The most dangerous time of day for drivers to negotiate Craig's city streets is at 5 p.m. The safest time is 3 a.m.
Craig Fire/Rescue Chief Chris Nichols released those figures during his year-end report to the Craig Rural Fire Protection District Board of Directors on Thursday evening.
The figures indicate the number of calls for service by the department and responses to incidents in the district.
Nichols' report shows the fire department responded to 309 calls for service in 2006.
Haz-Mat teams were called in for incidents six times during the year, with fire responses taking 131 calls and Emergency Medical Services accounting for 178 calls.
Also in the year-end report, as of Jan. 1, 2007, the district has 21 firefighters with one on a leave of absence.
Three candidates from the nine original applicants in 2006 successfully completed training to become firefighters.
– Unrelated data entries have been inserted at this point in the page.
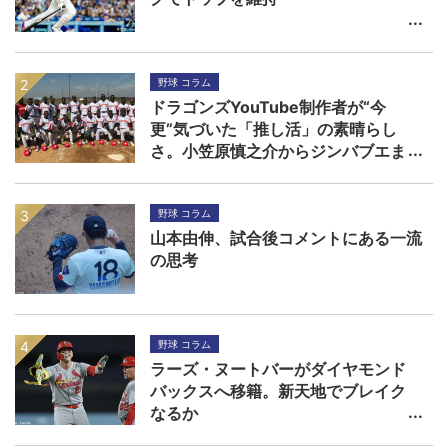
野球 コラム
ドラゴンズYouTube制作者が“今
更”気づいた「推し活」の素晴らし
さ。小笠原慎之介からジンバブエま
で
野球 コラム
山本由伸、試合後コメントにある一流
の思考
野球 コラム
ラーズ・ヌートバーがダイヤモンド
バックスへ移籍。新天地でブレイク
なるか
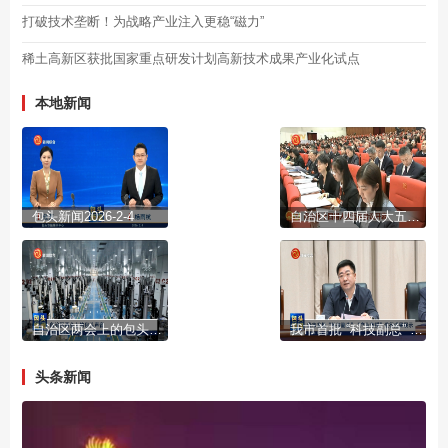
打破技术垄断！为战略产业注入更稳“磁力”
稀土高新区获批国家重点研发计划高新技术成果产业化试点
本地新闻
包头新闻2026-2-4
自治区十四届人大五次会议开幕
自治区两会上的包头声音
我市首批 “科技副总” “产业教授”进行成果展示
头条新闻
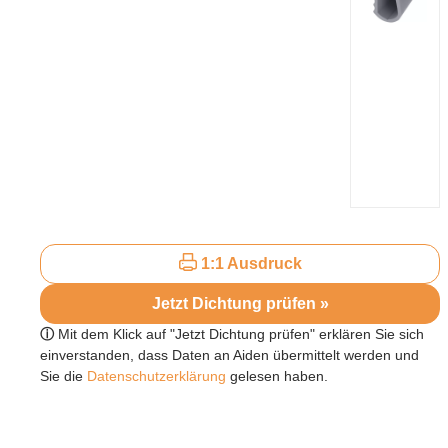
1:1 Ausdruck
Jetzt Dichtung prüfen »
ⓘ
Mit dem Klick auf "Jetzt Dichtung prüfen" erklären Sie sich
einverstanden, dass Daten an Aiden übermittelt werden und
Sie die
Datenschutzerklärung
gelesen haben.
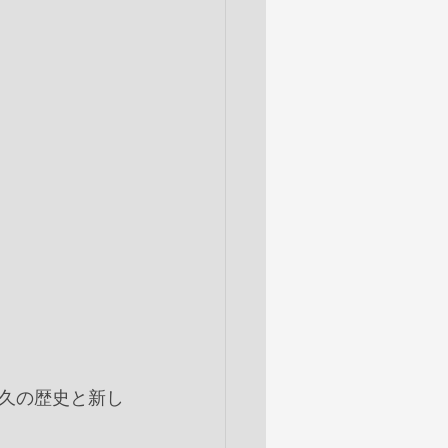
久の歴史と新し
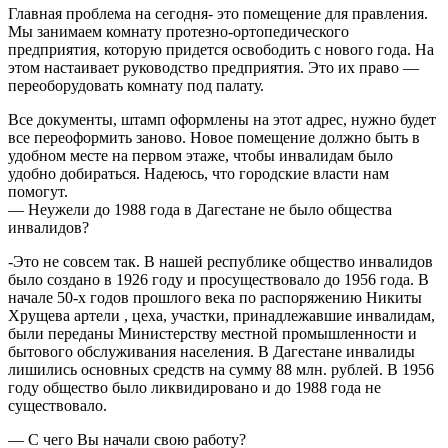
Главная проблема на сегодня- это помещение для правления.
Мы занимаем комнату протезно-ортопедического
предприятия, которую придется освободить с нового года. На
этом настаивает руководство предприятия. Это их право —
переоборудовать комнату под палату.
Все документы, штамп оформлены на этот адрес, нужно будет
все переоформить заново. Новое помещение должно быть в
удобном месте на первом этаже, чтобы инвалидам было
удобно добираться. Надеюсь, что городские власти нам
помогут.
— Неужели до 1988 года в Дагестане не было общества
инвалидов?
-Это не совсем так. В нашей республике общество инвалидов
было создано в 1926 году и просуществовало до 1956 года. В
начале 50-х годов прошлого века по распоряжению Никиты
Хрущева артели , цеха, участки, принадлежавшие инвалидам,
были переданы Министерству местной промышленности и
бытового обслуживания населения. В Дагестане инвалиды
лишились основных средств на сумму 88 млн. рублей. В 1956
году общество было ликвидировано и до 1988 года не
существовало.
— С чего Вы начали свою работу?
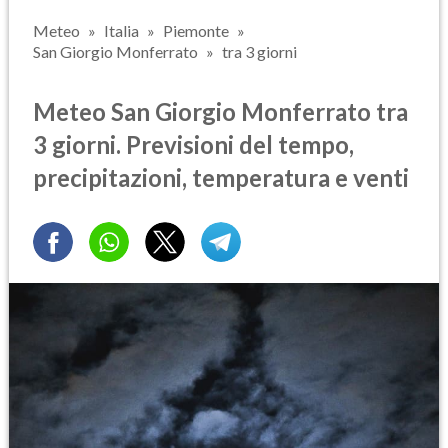
Meteo
Italia
Piemonte
San Giorgio Monferrato
tra 3 giorni
Meteo San Giorgio Monferrato tra
3 giorni. Previsioni del tempo,
precipitazioni, temperatura e venti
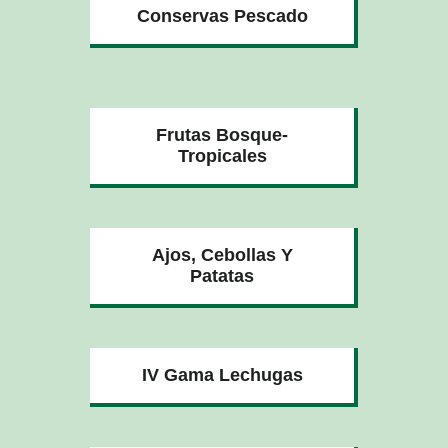
Conservas Pescado
Frutas Bosque-
Tropicales
Ajos, Cebollas Y
Patatas
IV Gama Lechugas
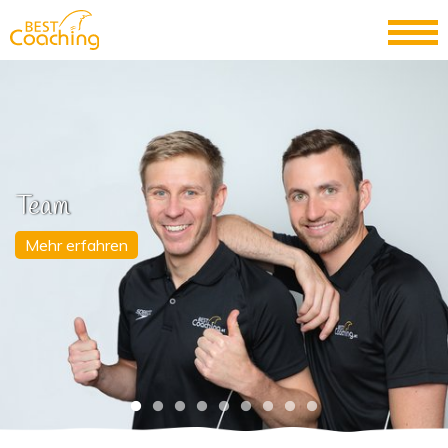
Team
Mehr erfahren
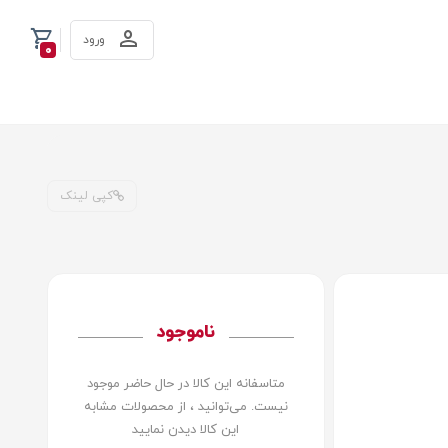
ورود
0
کپی لینک
ناموجود
متاسفانه این کالا در حال حاضر موجود
نیست. می‌توانید ، از محصولات مشابه
این کالا دیدن نمایید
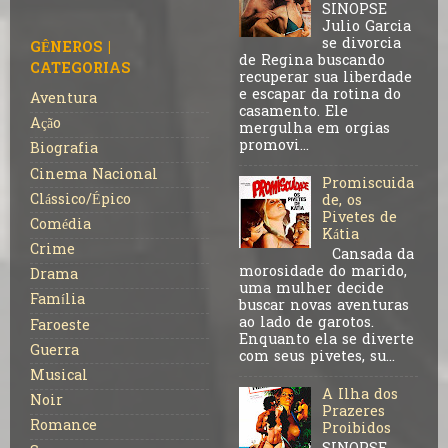
SINOPSE
Julio Garcia
se divorcia
GÊNEROS |
de Regina buscando
CATEGORIAS
recuperar sua liberdade
e escapar da rotina do
Aventura
casamento. Ele
Ação
mergulha em orgias
promovi...
Biografia
Cinema Nacional
Promiscuida
Clássico/Épico
de, os
Pivetes de
Comédia
Kátia
Crime
Cansada da
morosidade do marido,
Drama
uma mulher decide
Família
buscar novas aventuras
ao lado de garotos.
Faroeste
Enquanto ela se diverte
Guerra
com seus pivetes, su...
Musical
A Ilha dos
Noir
Prazeres
Romance
Proibidos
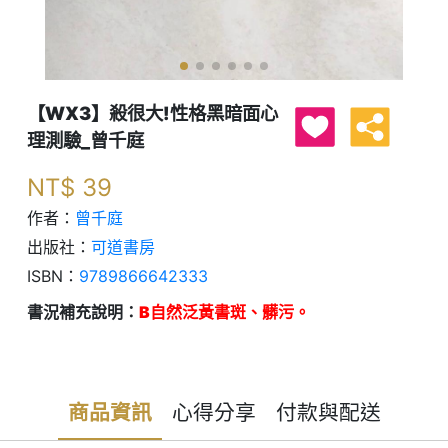
【WX3】殺很大!性格黑暗面心
理測驗_曾千庭
NT$
39
作者：
曾千庭
出版社：
可道書房
ISBN：
9789866642333
書況補充說明：
B自然泛黃書斑、髒污。
商品資訊
心得分享
付款與配送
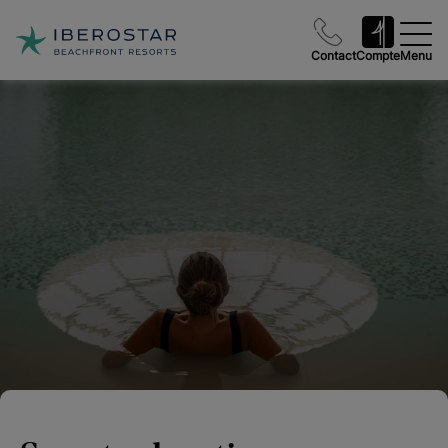
Contact
Compte
Menu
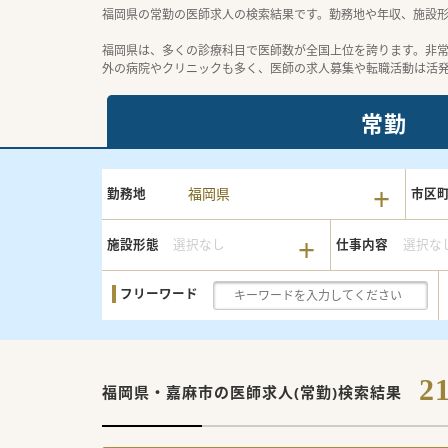
福岡県の常勤の医師求人の検索結果です。勤務地や年収、施設
福岡県は、多くの診療科目で医師数が全国上位を誇ります。非
外の病院やクリニックも多く、医師の求人募集や転職活動は活
常勤
福岡県
勤務地
市区
施設形態
選択なし
仕事内容
選択な
フリーワード
2
福岡県・嘉麻市の
医師求人(常勤)検索結果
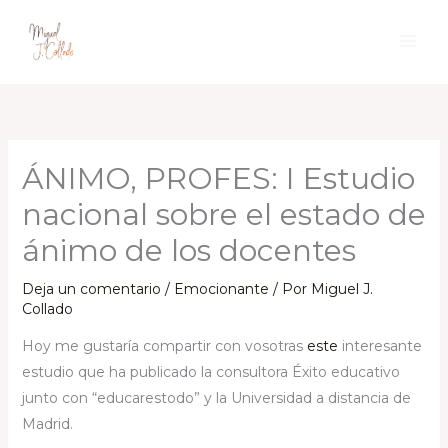
Ir
al
contenido
ÁNIMO, PROFES: I Estudio
nacional sobre el estado de
ánimo de los docentes
Deja un comentario
/
Emocionante
/ Por
Miguel J.
Collado
Hoy me gustaría compartir con vosotras
este
interesante
estudio que ha publicado la consultora Éxito educativo
junto con “educarestodo” y la Universidad a distancia de
Madrid.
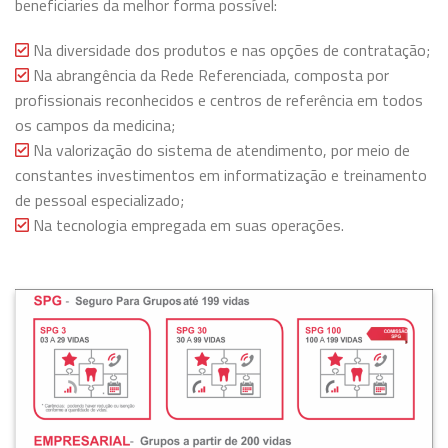
beneficiaries da melhor forma possível:
Na diversidade dos produtos e nas opções de contratação;
Na abrangência da Rede Referenciada, composta por
profissionais reconhecidos e centros de referência em todos
os campos da medicina;
Na valorização do sistema de atendimento, por meio de
constantes investimentos em informatização e treinamento
de pessoal especializado;
Na tecnologia empregada em suas operações.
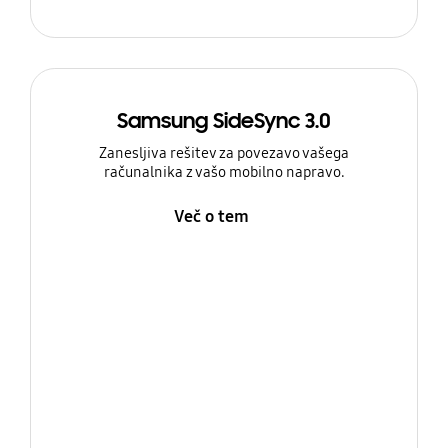
Samsung SideSync 3.0
Zanesljiva rešitev za povezavo vašega
računalnika z vašo mobilno napravo.
Več o tem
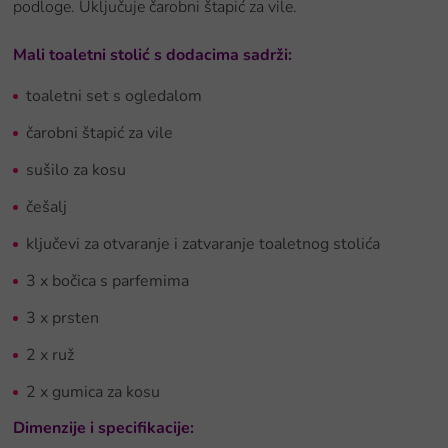
podloge. Uključuje čarobni štapić za vile.
Mali
toaletni stolić s dodacima
sadrži:
toaletni set s ogledalom
čarobni štapić za vile
sušilo za kosu
češalj
ključevi za otvaranje i zatvaranje toaletnog stolića
3 x bočica s parfemima
3 x prsten
2 x ruž
2 x gumica za kosu
Dimenzije i specifikacije:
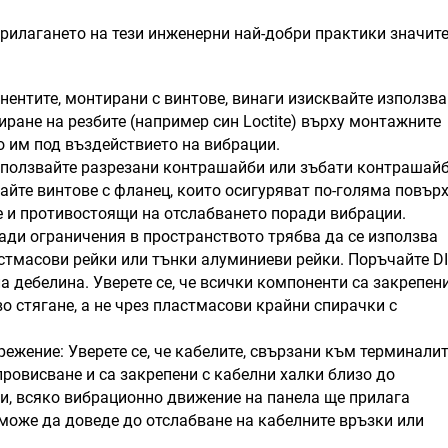
прилагането на тези инженерни най-добри практики значит
нентите, монтирани с винтове, винаги изисквайте използв
ране на резбите (например син Loctite) върху монтажните
о им под въздействието на вибрации.
зползвайте разрезани контрашайби или зъбати контрашай
вайте винтове с фланец, които осигуряват по-голяма повър
не и противостоящи на отслабването поради вибрации.
ади ограничения в пространството трябва да се използва
астмасови рейки или тънки алуминиеви рейки. Поръчайте DI
а дебелина. Уверете се, че всички компоненти са закрепен
о стягане, а не чрез пластмасови крайни спирачки с
ежение: Уверете се, че кабелите, свързани към терминалит
ровисване и са закрепени с кабелни халки близо до
ти, всяко вибрационно движение на панела ще прилага
 може да доведе до отслабване на кабелните връзки или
Five rookie recruits have applied for training in 2007.
They include Al Landa, Gina Straus, Charlie Gottschall, Heather Hampton and Ryan Hampton.
The report also listed goals for the department in 2007, with the priority being keeping firefighters injury-free.
The department also is looking into implementing a wellness program for firefighters, as cardiovascular incidents are the number one killer of firefighters nationwide.
Purchase of an aerial truck to replace Engine 2 in the first quarter of 2007 is a priority already underway, with studies by the department and a civilian committee making recommendations to the board.
The board and the department also will be looking at minimum staffing guidelines in 2007 to determine at what level the department will find it necessary to hire full-time firefighters to fully complement trucks deployed to fires.
Department officials told the board that while trucks will always respond to fire calls, the ability of firefighters to aggressively attack a fire depends on the number of personnel on scene.